Screaming frog runs out of memory: will this affect crawling and ranking?

Question

My team and I are working on a new e-commerce (Magento 2) that will be launched in a few months. I'm in charge of the SEO part and I'm using Screaming Frog -crawling the subdomain test (test.example.com)- to check technical elements such as broken internal links, alt tags, meta tags, etc. so everything will be OK when we go live.

The problem is that Screaming Frog runs out of memory when it's around 9-15% of the crawling. This eCommerce site has around 300 products, so it's not super large. I'm pretty sure this memory issue comes from the several product filters. I've asked developers to use no-follow tags for internal links coming from filters so crawlers don't waste time crawling and indexing these thousands of URLs with parameters.

While I do know that there's an option in Screaming Frog to increase the memory, my concern is that once the website is live, Google will also require too much crawl budget and this causes indexing problems.

Mike Ciffone · Answer 1 · 2021-11-10T19:44:38.167

Screaming Frog uses your computer's memory, so lowering the amount of URLs crawled per second will likely help you. Will that get you through the whole site? I don't know. Perhaps just run it off a computer with beefier RAM.

However, the reason you're running into this in the first place, as you posited in your question is because of your product filters. Faceted navigation is basically a necessity for users (especially on massive sites like Amazon or Ebay). However, it comes with inherent SEO problems that all e-commerce sites have to deal with.

Solutions to Faceted Navigation SEO Problems

"Noindex, follow" - reduces duplicate content, but wastes both crawl budget and link equity.
Canonicalization - Consolidates link equity, wastes crawl budget.
Disallow via robots.txt - Easy to implement, works well, but traps link equity. Not always a sure fire method to keep pages from being indexed. From Google:

A page that's disallowed in robots.txt can still be indexed if linked to from other sites. While Google won't crawl or index the content blocked by a robots.txt file, we might still find and index a disallowed URL if it is linked from other places on the web.

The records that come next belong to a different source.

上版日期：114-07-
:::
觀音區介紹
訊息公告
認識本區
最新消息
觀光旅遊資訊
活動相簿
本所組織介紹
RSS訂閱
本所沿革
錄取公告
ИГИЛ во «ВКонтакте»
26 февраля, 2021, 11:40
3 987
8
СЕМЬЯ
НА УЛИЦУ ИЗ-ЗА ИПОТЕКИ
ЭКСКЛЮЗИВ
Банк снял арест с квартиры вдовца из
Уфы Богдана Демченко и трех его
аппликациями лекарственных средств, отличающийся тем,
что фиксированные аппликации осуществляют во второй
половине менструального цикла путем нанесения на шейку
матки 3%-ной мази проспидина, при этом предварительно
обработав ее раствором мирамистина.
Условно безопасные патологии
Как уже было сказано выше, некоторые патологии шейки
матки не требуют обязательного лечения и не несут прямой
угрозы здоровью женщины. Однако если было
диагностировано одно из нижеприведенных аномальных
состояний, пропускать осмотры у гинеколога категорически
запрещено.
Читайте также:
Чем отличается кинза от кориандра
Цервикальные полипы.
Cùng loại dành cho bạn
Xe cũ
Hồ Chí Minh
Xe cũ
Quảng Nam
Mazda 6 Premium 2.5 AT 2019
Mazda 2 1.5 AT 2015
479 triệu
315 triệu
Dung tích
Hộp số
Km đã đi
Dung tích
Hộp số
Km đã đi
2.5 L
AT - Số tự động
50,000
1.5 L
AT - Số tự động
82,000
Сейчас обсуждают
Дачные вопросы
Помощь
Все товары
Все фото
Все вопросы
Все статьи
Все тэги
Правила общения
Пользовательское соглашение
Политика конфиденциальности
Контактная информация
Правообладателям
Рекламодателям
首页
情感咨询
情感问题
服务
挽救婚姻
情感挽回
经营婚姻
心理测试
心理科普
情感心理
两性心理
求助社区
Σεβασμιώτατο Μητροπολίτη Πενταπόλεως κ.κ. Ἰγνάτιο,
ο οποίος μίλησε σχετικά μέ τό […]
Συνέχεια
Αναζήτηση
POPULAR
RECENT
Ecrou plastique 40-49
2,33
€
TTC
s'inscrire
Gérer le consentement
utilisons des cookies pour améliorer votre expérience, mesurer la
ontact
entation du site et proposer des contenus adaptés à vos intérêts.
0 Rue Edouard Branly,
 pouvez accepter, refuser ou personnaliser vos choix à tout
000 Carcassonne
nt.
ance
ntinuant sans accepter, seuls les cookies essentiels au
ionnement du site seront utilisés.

"Nofollow" internal links - Good for unwanted facets, but duplicate content can be indexed and you still trap link equity.
JavaScript - Ideally the perfect solution, but not always reliable since Google can execute it. The idea is to build your faceted navigation with AJAX so that the page doesn't reload. If there's nothing to crawl, Google can't index it, and your link equity won't get diluted.

Most SEOs that specialize in e-commerce will tell you that it takes a lot of trial and error experience to be able to understand the right mix for a given site. All sites are different.

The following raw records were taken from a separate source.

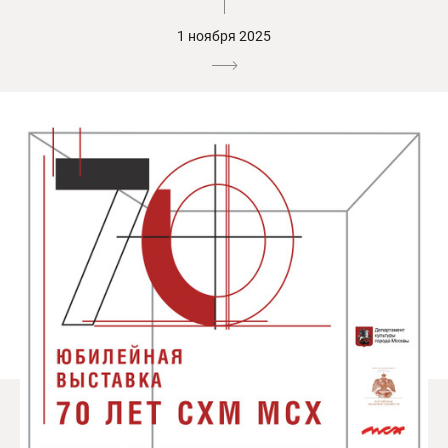
1 ноября 2025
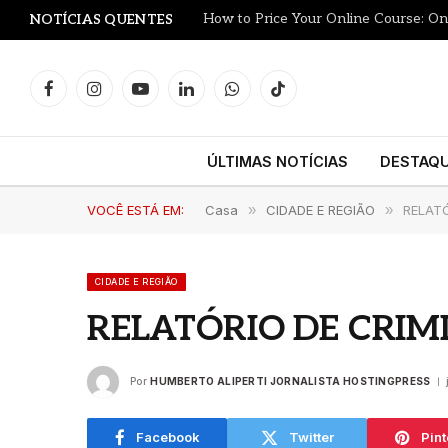
NOTÍCIAS QUENTES
Facebook
Instagram
YouTube
LinkedIn
WhatsApp
TikTok
ÚLTIMAS NOTÍCIAS
DESTAQ
VOCÊ ESTÁ EM:
Casa
»
CIDADE E REGIÃO
»
RELATÓ
CIDADE E REGIÃO
RELATÓRIO DE CRIM
Por
HUMBERTO ALIPERTI JORNALISTA HOSTINGPRESS
Facebook
Twitter
Pint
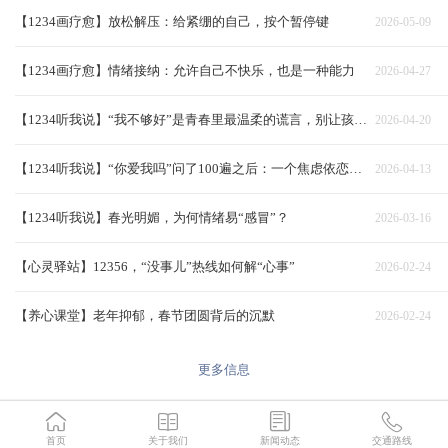
【1234画疗愈】放松解压：给紧绷的自己，按个暂停键
2026-05-09
【1234画疗愈】情绪接纳：允许自己不快乐，也是一种能力
2026-04-27
【1234听我说】“我不够好”是青春里最温柔的谎言，别让孩子一个人扛
2026-04-20
【1234听我说】“你爱我吗”问了100遍之后：一个焦虑依恋者的自救指南‌
2026-04-13
【1234听我说】春光明媚，为何情绪易“感冒”？
2026-03-16
【心灵驿站】12356，“没事儿”热线如何解“心事”
2026-02-24
【养心课堂】老年抑郁，春节团圆背后的沉默
2026-02-24
更多信息
首页
关于我们
新闻动态
交通路线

Which Option is Best for You?

It really comes down to this question: Do you care more about crawl budget, or link equity? For a new site, especially one relatively small, I think the clear answer is link equity.

"T-Shirt size" your faceted URLs by importance/usefulness. Pay attention to your traffic analytics to determine common filters your customers enjoy.

If I was you I'd set noindex, follow on relevant/good/beneficial facets (you will want some crawled, just not indexed), and then either nofollow or disallow via robots.txt the ones that are clearly redundant/duplicative. After this I'd set "top level" product pages as canonicals. For example if we have: /black-jackets?under-200/ I'd set /black-jackets/ as canonical URL so it gets the authority/link equity. And since someone will probably ask - no, Google wouldn't see the “under $200” page as a duplicate.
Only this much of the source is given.